*EXERCISE REQUIREMENTS*. Would you please retype, exactly, the lines of the listing below between the line with "SOMOS TODOS FJMS" and the line with "03:00, 7. Aug, 2026", inclusive?
● ● ● ●
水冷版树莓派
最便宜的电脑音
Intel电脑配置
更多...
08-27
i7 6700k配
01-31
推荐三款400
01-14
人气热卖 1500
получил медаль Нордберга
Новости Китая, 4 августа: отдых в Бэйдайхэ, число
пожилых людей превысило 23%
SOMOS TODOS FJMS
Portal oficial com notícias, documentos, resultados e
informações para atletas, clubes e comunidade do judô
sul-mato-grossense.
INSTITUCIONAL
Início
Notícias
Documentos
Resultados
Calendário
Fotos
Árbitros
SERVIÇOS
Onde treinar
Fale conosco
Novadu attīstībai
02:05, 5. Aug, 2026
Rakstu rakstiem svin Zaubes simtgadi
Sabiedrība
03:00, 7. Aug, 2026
● ● ● ●
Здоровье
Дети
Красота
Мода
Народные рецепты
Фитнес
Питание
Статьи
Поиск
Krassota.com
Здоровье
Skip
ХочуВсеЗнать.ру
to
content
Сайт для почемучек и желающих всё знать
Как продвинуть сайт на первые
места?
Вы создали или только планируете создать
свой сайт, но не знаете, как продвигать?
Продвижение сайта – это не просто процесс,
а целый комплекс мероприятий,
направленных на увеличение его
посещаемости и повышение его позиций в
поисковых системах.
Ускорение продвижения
● ● ● ●
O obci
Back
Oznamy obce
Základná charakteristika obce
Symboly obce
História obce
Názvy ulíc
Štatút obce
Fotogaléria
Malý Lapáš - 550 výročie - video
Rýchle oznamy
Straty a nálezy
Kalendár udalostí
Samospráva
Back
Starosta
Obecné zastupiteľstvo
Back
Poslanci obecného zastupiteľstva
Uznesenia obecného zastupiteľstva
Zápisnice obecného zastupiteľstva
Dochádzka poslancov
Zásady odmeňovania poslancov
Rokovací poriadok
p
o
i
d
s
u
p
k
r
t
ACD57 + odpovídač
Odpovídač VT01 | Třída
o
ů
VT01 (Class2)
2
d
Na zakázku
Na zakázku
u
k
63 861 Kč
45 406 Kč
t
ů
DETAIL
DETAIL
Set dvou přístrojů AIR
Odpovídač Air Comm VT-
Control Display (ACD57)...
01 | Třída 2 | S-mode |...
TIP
● ● ● ●
*EXERCISE RESPONSE*.
SOMOS TODOS FJMS
Portal oficial com notícias, documentos, resultados e
informações para atletas, clubes e comunidade do judô
sul-mato-grossense.
INSTITUCIONAL
Início
Notícias
Documentos
Resultados
Calendário
Fotos
Árbitros
SERVIÇOS
Onde treinar
Fale conosco
Novadu attīstībai
02:05, 5. Aug, 2026
Rakstu rakstiem svin Zaubes simtgadi
Sabiedrība
03:00, 7. Aug, 2026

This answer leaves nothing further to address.